Ich denke fast jeder kennt sie, die Geschichte von Cinderella, dem Mädchen, das sich so sehr wünscht, auf den Ball zu gehen, um den Prinzen zu treffen. Dank einer guten Fee – und je nach Storyteller – einigen Mäusen, Pferden und einem Hund, eventuell einem Kürbis, einem Haselnussbusch und wer sonst da aller noch mithelfen wollte – gelingt dies auch.
Anders als im realen Leben braucht die Verwandlung von der Alltagsklamotte zur atemberaubenden Zauberfee nur eine Sekunde. Lucky you. Normalerweise – je nach persönlichem Wunsch und Können – up to hooooouuuuurs. Ein anderer nicht zu verachtender Zeitfaktor: Spax. Das „Körperkaschierungswunder“, das man erstmal anziehen können muss. Und wären die nicht so teuer, würde es beim Anziehen bleiben. Der einzige Schauschieler im Epilog wäre: die Schere.
Aber egal, da ist sie nun auf dem Ball und trifft ihren Prinzen und tanzt in gläsernen Schuhen. Wow, schon mal probiert. Das muss ja ordentlich aufs Füßchen gedrückt haben. Aber auch das verkneift sich die kleine Maus, denn da ist sie nun, am Ziel ihrer Träume, ihres dicken Wunsches, in der Realität des jahrelangen Manifestierens. Ta-ta!
Ähnlich wie in der Realität folgt Gleiches am Fuße. Beziehungsweise nicht mehr am Fuße, denn das „Schüchlein“ geht verloren. Die Kutsche ist doch ein Kürbis und die schillernden Begleiter, einfach nur süße Mäuse. Was dem Prinzen bleibt, ist ein Schuh voller Erinnerungen. Hoffentlich ohne Fußpilz und Schweißgeruch. Dürfte aber so gewesen sein, denn fortan sucht er sie, seine Maid. Jetzt läuft er herum mit der Stripperlatsche und sucht sie, seine Frau, seine Prinzessin, zu der dieser und nur dieser Schuh passt. Und die Mädels strömen herbei, versuchen alles, das diese Pusche auf den eigenen Fuß passt. Da werden Zehen abgehakt, Fersen gekürzt, gepresst und gestopft – alles nur, damit der Wunsch passt. So berichteten es zumindest die Märchenbücher.

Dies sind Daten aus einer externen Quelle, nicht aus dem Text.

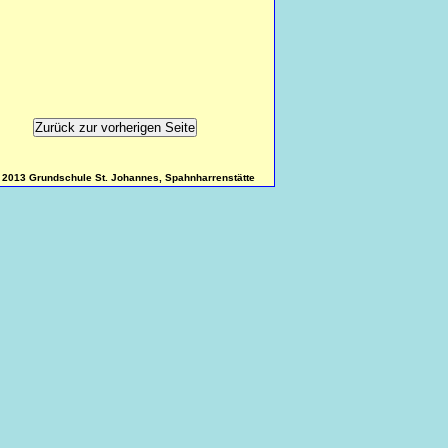
 2013 Grundschule St. Johannes, Spahnharrenstätte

Full stop. Woran erinnert mich das? Da klingelt doch was im Ohr und es ist nicht der Tinnitus! Ich denke im Zuge unseres (Er)wach(sen)-werdens, geht es uns nicht anders: Wir haben Ideen, Wünsche und Ziele, die wir meinen, die zu sein, die wir uns sooo dicke für unsere Zukunft erhoffen. Und wir versuchen alles, damit dieser Schuh passt. Wir (ver-)biegen und wenden uns, drücken und ziehen, stampfen, kämpfen und poltern – es muss doch irgendwie gehen. Aber bequemer wird diese Quadratlatsche nicht.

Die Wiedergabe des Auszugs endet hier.